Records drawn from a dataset
....................
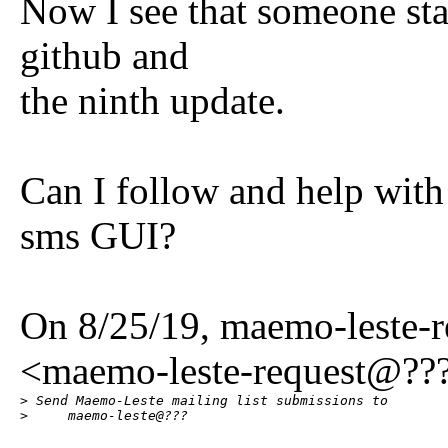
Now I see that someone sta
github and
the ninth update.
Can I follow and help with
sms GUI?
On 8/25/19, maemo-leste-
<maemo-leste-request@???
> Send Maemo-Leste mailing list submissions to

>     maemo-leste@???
....................
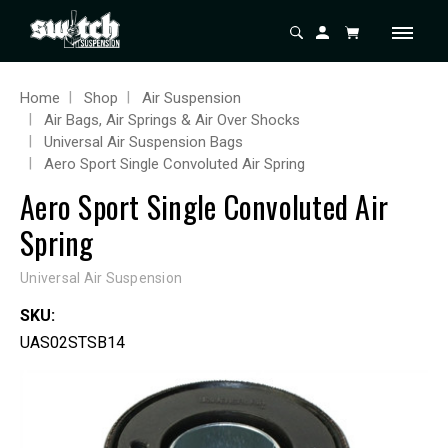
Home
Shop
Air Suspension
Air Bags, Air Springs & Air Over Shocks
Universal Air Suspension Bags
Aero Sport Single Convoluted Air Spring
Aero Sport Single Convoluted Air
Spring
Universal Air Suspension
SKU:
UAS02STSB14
....................
Nothing but a number is expected here: the number of lines in the entries that include the word "Convoluted".

2